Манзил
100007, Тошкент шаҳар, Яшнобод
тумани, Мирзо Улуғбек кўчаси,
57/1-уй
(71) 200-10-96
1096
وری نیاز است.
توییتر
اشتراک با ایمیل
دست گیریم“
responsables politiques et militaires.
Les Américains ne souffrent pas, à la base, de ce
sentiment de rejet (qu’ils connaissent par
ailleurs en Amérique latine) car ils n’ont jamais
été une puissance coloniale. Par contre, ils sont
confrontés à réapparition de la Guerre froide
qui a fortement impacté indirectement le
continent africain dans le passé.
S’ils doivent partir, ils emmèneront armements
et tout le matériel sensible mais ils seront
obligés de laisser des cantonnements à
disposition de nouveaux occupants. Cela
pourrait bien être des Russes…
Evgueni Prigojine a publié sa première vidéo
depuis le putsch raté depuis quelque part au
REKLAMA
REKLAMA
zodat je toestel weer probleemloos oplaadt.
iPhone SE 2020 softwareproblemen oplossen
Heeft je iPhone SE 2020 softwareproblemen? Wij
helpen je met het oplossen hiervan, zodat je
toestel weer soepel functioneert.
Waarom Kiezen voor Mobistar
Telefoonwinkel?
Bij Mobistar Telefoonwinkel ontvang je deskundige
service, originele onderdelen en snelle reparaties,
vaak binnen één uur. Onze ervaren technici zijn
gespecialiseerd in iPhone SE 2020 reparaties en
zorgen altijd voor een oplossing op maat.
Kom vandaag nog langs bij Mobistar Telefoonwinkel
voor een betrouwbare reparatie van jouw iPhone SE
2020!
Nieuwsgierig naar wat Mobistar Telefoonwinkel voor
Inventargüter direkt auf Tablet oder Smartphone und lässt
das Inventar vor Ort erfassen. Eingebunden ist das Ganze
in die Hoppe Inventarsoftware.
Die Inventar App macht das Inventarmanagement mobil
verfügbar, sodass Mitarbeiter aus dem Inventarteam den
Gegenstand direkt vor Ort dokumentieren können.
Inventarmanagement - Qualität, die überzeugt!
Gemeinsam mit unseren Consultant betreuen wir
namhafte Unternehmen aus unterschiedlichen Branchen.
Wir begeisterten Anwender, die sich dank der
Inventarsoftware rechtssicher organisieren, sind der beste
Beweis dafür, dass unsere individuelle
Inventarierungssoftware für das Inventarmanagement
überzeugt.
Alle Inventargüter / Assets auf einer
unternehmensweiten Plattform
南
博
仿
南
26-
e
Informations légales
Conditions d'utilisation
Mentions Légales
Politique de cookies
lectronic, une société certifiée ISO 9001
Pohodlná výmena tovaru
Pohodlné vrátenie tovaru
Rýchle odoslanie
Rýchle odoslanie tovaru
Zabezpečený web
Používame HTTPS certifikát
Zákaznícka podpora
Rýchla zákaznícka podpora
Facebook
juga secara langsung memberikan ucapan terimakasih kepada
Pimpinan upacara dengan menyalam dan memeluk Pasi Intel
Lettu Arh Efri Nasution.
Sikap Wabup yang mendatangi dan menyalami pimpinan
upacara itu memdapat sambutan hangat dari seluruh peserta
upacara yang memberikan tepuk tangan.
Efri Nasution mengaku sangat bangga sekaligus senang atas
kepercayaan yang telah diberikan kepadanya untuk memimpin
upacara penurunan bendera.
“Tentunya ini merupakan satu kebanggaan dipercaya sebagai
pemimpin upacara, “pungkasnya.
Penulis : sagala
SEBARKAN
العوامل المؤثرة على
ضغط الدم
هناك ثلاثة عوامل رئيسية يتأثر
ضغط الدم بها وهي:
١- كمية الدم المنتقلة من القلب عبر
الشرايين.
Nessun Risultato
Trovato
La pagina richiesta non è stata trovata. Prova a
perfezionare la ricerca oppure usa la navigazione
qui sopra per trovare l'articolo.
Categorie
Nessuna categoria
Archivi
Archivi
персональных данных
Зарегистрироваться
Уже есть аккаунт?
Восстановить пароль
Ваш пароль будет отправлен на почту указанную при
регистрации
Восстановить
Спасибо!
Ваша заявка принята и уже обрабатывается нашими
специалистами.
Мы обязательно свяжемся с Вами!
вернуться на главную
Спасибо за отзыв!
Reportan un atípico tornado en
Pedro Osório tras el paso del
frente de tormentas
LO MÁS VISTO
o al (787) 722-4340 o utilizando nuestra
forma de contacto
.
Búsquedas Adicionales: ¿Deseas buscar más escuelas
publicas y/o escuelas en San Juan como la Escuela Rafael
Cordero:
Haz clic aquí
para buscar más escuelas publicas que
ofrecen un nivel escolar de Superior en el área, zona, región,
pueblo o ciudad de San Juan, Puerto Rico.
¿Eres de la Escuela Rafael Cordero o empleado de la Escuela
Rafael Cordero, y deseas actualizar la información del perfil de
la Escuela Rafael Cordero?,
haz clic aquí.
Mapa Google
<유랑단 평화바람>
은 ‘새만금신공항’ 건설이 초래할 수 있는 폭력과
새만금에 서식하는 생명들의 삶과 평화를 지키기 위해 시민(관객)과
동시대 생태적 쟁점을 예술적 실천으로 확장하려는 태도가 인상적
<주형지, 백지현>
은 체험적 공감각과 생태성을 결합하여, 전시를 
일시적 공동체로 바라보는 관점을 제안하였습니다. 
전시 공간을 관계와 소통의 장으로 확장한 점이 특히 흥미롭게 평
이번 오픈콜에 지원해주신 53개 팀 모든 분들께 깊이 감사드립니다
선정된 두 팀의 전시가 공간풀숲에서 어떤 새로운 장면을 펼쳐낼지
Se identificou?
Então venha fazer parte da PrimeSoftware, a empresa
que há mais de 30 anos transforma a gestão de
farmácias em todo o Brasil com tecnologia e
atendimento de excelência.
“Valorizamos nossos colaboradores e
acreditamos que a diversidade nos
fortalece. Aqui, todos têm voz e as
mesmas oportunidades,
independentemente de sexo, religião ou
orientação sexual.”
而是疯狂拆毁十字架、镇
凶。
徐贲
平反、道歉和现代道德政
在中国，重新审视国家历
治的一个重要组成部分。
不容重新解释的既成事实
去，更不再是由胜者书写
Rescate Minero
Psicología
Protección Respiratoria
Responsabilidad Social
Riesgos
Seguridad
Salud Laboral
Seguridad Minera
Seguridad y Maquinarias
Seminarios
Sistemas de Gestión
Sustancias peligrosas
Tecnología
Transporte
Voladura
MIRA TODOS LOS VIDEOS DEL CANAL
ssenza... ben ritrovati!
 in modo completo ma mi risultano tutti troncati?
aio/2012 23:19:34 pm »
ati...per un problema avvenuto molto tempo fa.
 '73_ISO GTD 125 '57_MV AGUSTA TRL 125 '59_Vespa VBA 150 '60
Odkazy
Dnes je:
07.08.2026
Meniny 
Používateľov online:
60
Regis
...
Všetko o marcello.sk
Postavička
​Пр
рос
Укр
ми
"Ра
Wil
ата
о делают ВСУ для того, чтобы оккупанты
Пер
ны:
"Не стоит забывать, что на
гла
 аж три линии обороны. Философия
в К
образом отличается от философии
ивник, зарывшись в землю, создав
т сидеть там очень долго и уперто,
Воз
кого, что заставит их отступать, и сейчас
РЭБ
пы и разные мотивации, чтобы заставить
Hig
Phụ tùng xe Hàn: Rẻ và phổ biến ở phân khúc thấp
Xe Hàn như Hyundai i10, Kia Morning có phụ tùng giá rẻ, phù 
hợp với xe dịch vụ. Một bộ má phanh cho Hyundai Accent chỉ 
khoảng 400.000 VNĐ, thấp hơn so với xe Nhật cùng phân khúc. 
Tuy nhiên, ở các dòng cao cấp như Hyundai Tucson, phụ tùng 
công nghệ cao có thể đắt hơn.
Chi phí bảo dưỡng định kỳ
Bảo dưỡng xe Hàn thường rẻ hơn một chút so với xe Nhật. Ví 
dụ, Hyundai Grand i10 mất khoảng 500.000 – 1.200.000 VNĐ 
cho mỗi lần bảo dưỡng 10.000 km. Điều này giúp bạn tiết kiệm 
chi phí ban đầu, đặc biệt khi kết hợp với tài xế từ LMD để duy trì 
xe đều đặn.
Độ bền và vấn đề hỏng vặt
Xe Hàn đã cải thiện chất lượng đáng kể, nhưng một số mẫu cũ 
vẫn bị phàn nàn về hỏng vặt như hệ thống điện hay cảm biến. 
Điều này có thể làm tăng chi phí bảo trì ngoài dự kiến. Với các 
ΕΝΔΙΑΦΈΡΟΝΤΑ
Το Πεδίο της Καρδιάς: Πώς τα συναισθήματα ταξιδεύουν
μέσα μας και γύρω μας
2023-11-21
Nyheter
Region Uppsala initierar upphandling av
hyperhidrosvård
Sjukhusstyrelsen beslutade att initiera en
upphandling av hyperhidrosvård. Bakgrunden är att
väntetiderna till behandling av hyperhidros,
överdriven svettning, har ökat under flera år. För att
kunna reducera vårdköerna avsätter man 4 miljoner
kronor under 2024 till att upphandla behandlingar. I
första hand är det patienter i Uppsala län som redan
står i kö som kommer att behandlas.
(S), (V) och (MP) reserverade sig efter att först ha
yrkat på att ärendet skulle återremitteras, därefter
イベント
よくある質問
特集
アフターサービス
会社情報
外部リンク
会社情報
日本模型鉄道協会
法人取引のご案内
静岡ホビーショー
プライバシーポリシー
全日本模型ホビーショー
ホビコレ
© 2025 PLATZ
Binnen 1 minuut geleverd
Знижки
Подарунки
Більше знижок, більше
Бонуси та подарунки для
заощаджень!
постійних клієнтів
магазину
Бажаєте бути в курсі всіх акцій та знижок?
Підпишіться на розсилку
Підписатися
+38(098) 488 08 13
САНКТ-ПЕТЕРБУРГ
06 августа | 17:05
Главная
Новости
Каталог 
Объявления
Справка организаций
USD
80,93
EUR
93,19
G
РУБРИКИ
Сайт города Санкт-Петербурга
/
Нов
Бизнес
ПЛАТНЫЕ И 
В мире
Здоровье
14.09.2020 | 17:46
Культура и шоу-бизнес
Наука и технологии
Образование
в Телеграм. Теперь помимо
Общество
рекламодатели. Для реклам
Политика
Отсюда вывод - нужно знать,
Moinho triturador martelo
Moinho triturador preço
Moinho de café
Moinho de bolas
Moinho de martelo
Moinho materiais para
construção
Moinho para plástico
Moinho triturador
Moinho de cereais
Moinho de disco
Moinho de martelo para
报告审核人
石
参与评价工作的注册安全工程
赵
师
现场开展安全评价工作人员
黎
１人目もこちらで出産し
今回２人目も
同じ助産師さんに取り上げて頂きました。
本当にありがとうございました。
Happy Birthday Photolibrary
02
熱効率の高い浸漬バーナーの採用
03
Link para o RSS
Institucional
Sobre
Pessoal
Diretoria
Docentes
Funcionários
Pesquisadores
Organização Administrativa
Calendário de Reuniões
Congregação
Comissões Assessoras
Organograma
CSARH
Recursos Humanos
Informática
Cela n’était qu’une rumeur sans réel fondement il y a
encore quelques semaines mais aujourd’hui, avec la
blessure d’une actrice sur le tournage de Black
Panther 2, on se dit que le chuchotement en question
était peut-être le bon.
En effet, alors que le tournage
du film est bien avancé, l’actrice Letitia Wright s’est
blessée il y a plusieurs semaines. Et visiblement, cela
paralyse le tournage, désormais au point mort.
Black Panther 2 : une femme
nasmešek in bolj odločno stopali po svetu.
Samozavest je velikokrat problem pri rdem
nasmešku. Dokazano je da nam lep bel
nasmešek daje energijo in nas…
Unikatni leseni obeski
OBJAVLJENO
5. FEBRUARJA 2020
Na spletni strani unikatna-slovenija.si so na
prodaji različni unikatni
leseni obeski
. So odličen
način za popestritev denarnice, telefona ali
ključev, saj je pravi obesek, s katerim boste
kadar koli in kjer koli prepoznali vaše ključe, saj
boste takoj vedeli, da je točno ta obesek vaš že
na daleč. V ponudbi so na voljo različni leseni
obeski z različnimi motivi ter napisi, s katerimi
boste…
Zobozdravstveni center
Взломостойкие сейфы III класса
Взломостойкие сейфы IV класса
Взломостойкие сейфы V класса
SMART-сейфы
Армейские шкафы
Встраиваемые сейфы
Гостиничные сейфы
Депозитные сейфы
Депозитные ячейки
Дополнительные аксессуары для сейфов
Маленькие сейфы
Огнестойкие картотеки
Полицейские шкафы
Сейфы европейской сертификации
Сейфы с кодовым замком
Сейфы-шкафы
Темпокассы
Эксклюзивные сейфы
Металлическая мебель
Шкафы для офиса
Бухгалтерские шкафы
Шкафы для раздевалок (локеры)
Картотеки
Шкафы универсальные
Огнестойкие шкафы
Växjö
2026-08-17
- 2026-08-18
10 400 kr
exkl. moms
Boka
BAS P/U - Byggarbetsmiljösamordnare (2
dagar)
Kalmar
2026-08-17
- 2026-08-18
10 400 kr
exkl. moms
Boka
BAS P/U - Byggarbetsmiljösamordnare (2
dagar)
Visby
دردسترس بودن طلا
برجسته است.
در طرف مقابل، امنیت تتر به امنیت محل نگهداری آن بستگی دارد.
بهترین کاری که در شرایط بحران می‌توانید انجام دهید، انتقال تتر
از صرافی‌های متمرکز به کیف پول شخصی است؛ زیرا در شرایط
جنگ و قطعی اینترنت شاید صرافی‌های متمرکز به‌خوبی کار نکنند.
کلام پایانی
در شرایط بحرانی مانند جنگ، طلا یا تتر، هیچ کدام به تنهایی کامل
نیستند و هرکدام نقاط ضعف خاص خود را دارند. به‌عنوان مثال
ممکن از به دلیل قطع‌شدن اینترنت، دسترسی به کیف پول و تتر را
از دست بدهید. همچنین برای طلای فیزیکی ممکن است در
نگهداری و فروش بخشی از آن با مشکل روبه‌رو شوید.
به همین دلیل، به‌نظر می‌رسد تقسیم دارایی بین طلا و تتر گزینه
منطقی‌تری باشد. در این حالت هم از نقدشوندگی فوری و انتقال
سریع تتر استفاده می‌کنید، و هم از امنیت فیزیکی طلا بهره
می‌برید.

----------

Exercise brief:
Search the entries above for "Nhật". Return every line that has it.

Completed exercise:
khoảng 400.000 VNĐ, thấp hơn so với xe Nhật cùng phân khúc. 
Bảo dưỡng xe Hàn thường rẻ hơn một chút so với xe Nhật. Ví 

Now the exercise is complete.